Посольский приказ – правительственное учреждение, выполнявшее в Московском государстве функции министерства иностранных дел. Подьячий – чиновник среднего ранга, представитель тогдашней царской администрации.
В царствование Алексея Михайловича в 1656–1658 годах Россия вела войну со Швецией. Принимая участие в переговорах с дипломатами неприятельской стороны по поводу заключения мира, Котошихин, по-видимому, дал согласие на сотрудничество и шпионаж в пользу противника. Пять лет спустя он за деньги предоставил шведскому комиссару Эберсу копии секретных инструкций. Оказывал ли он из корыстных побуждений подобные услуги раньше и позже, неизвестно. Как бы то ни было, в 1664 году он сбежал в Польшу, боясь разоблачения в тайных контактах с врагом и получении мзды за информацию.
Впрочем, им самим была придумана вот какая легенда: его будто бы заставляли написать ложный донос на невиновного, но он, чтобы не брать грех на душу, предпочел скрыться за границу. В благородство и порядочность Котошихина как-то не очень верится. Конечно, он опасался, что правда всплывет, и только и ждал удобного случая для побега. Россия ему была не мила. Он затаил обиду и на царя, и на его сановников, потому что по их воле дважды пострадал, причем один раз совершенно невинно. Его отца оклеветали соседи, заявив, что тот якобы их обокрал. Не разобравшись в том, так это или нет, Котошихина лишили дома, конфисковали имущество, выгнали на улицу его жену. В том же году (1660) за ошибку в написании царского титула подьячий был подвергнут мучительному наказанию: битью батогами – длинными, толщиной с палец, палками.
У Котошихина были основания считать себя оскорбленным и незаслуженно обиженным, тем более что, ведя за границей посольские дела, он убедился, что на Западе нет таких порядков, как в Россиии, и человек там избавлен от унижений, ущемления чувства собственного достоинства и беззакония, возведенного в закон. Таким образом его побег нужно расценивать и как личный протест против примененных к нему жестких санкций.
Возможно, у Котошихина изначально был прицел добраться до Швеции, но уже в Польше ему удалось занять мелкую казенную должность в штате великого канцлера. Далее под новым именем Ивана-Александра Селицкого он перемещается в Силезию, потом в Пруссию и наконец оказывается в принадлежавшем тогда Швеции городе-крепости Нарве.
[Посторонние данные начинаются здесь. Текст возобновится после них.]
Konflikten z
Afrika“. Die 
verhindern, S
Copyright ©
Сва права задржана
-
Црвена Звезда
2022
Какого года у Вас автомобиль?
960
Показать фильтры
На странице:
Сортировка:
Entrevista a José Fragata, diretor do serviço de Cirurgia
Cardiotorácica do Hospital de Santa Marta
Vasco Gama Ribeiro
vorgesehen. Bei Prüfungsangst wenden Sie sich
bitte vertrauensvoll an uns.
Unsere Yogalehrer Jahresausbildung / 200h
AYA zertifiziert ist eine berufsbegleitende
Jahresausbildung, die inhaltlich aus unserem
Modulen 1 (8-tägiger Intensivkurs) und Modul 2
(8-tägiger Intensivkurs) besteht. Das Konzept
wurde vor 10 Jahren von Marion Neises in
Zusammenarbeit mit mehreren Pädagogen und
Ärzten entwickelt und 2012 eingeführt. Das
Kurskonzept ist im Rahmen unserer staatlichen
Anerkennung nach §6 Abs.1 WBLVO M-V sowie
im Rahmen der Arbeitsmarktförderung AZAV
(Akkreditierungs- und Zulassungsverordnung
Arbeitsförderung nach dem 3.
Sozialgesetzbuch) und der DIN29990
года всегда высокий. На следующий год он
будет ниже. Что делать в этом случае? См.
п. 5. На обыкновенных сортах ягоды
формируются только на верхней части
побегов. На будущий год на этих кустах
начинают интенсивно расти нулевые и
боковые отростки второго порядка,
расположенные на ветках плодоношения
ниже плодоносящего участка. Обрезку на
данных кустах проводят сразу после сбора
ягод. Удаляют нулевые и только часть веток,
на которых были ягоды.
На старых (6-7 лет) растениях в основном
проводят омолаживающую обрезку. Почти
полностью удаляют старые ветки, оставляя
Оттуда, выяснив, кто он и каковы его намерения, бывшего подьячего препровождают в Стокгольм. Там, судя по всему, его приняли хорошо и определили на службу в королевский архив. В ответ на запрос из Москвы выдать «государева изменника» Швеция ответила отказом.
Вскоре Котошихин получил заказ подготовить подробную, с освещением всех сторон жизни, книгу о Московии. Так появилось сочинение «О России в царствование Алексея Михайловича», где уделялось внимание текущим историческим событиям, политической ситуации в стране, царю, его семье, придворным церемониям, царским чиновным и служилым (военным) людям, сношениям московских царей с иностранными государями. Обстоятельно останавливается Котошихин на организации административного аппарата, управлении городами, состоянии войска, торговли, сельского хозяйства, сообщает много сведений о высших (бояре, дворяне) и низших (купцы, мастеровые, крестьяне) слоях населения России. Не обходит автор молчанием быт и нравы московитов. В страноведческом отношении его рукопись была необычайно полезна и познавательна.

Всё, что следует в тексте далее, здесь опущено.